Dante doesn't seem to care... 

[ame=http://www.youtube.com/watch?v=58FRRS9dfVY&feature=player_profilepage]http://www.youtube.com/watch?v=58FRRS9dfVY&feature=player_profilepage[/ame]


----------



## hippie (Nov 4, 2011)

I have a papillon who cant stand other dogs and outweighs my bunny by about 10kg-my rabbit is tiny!! For some reason he adores my rabbit and is super gentle with him. So there can be some exceptions.


----------



## BertNErnie (Nov 13, 2011)

my 2 dogs are abit weiry of the bunnies but i dont trust them to leave them in the room without supervision just in case you never know what might happen and it only needs to happen once.


----------



## qtipthebun (Nov 13, 2011)

Totally depends on the dog. I've had two bunnies that have grown up loose around Rottweilers; we adopted a bunny from a friend of a friend when I was growing up who had two Rotty brothers, and Q-tip currently has a gigantic sister (also a Rotty). Tippy and her sister absolutely adore each other; I trust the dog as a babysitter, but this is a very old Rotty who has grown up with pets and would never harm an animal.

So I think it depends on the dog you have. I wouldn't leave them unsupervised, at least not yet. I'd wait until the dogs knew that the bunny was one of them.


----------



## Sweetie (Nov 13, 2011)

I wouldn't let any dog be alone with any prey animal. I had a very scary experience the other day. My mom and I went to let the dogs out to go potty, I saw Indy (my brother's dog) go into one of the back bedrooms, so I followed and next thing I know I am standing there looking at one of my mom's cats laying on the floor dead. I freaked out and told my mom to come look. Indy, Karma, and Dawg were in the house with the two cats. The dogs killed one of the cats. I found Kitty alive behind the microwave and traumatized. Kitty (my mom's cat that lived through the ordeal with the dogs) is now at my place for her safety.

Point is my mom and I both didn't think that it would go as far as the dogs killing a cat, because they would just chase them, but it did. Dogs have a prey instinct that cannot be totally taken out of them, some have a higher prey instinct than others, but they all have it. One day it will happen, then what?

I would not leave your dogs alone with your rabbits ever. It is a bad idea and it is just a disaster waiting to happen.


----------



## Sweetie (Nov 13, 2011)

*BertNErnie wrote: *


> my 2 dogs are abit weiry of the bunnies but i dont trust them to leave them in the room without supervision just in case you never know what might happen and it only needs to happen once.
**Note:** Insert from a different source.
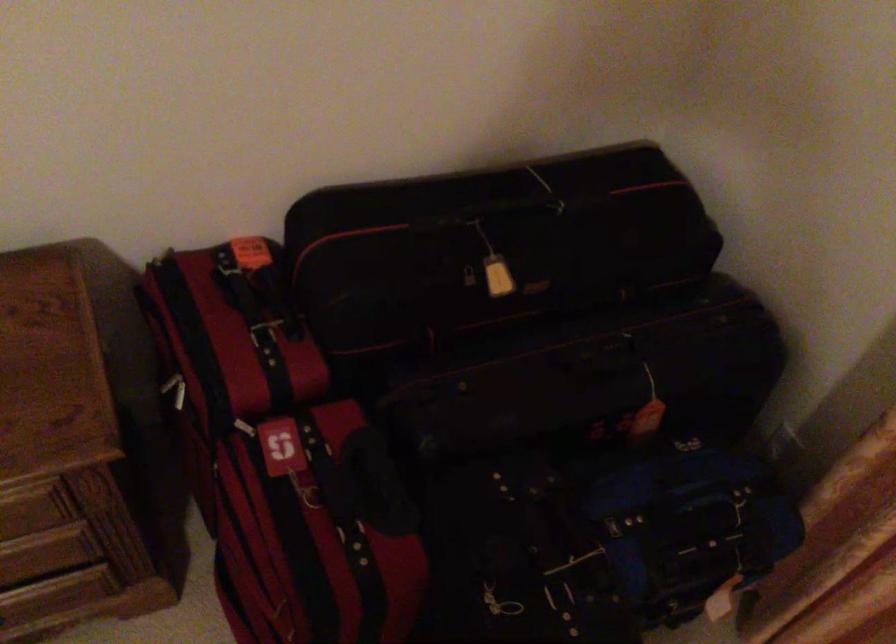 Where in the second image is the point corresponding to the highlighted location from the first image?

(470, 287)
I agree with this! I have my mom's older cat because the three dogs she and my brother has, killed her other one. See my above post for story about it.


----------



## Kizza (Nov 24, 2011)

Just to be 100% safe I wouldn't leave them alone together, for a couple of reasons. 

As moquimarbl said, you can have them living happily together for a long time then one day it could change for no apparent reason. This happened to my beloved Snowy with my mini foxy. Nikki (my foxy) didn't intend to, but caused her death by chasing and harassing Snowy until her heart gave out from the stress.

Due to the breed of your dogs I wouldn't leave them alone with your bunny, because they are both bred for hunting small animals and it is in their nature, and they are very curious animals. What we think is nothing to worry about might in fact be extremely stressful for bun, and bunnies don't tolerate stress very well.

Also there's no telling what goes on behind closed doors when you aren't there to discipline your dog. So just to be on the safe side I wouldn't do it personally.

Sorry to sound all gloomy about it. Nikki is ok with Rocky she seems to avoid him and not worry too much about him but Rocky is a curious little boy and he might approach her when she doesn't like it, and in that situation she would snap so I just keep them separate


----------



## LaylaLop (Nov 29, 2011)

I keep my pets all in my room, but my dog and rabbit are never out together without me around. I have a dog x-pen I attach to Layla's cage and she gets to roam around in that and I can leave the room and whatnot and know she isn't getting into cords or at risk of my dog thinking she'd make a good snack. I'd say the predator/prey drives are basic instincts and sometimes you can't fight nature. My dog is well behaved when I'm around, but without me there he'd more likely than not chase her and possibly kill her.


----------



## Krissa (Dec 5, 2011)

I have an Australian shepherd and I trust her 100% with my rabbits. I also have 3 cats who I trust supervised with my rabbits. When I am not home the rabbits are in their pens.

On that note - you answered your own question - you don't trust your dogs. If there is doubt, don't do it. You know your dogs. I have spent years in obedience training with my dog and as a result I know her and her temperament well. I also did not just throw everyone together at one.

Oh, and Aussies are not bred for hunting. They are a herding breed. They may herd the rabbit, which can scare them, but they are not out to kill the rabbit instinctively. I have noticed that Aussies tend to play with their feet - as in they like to move things with their paws. This can be dangerous to thin bunny skin.


----------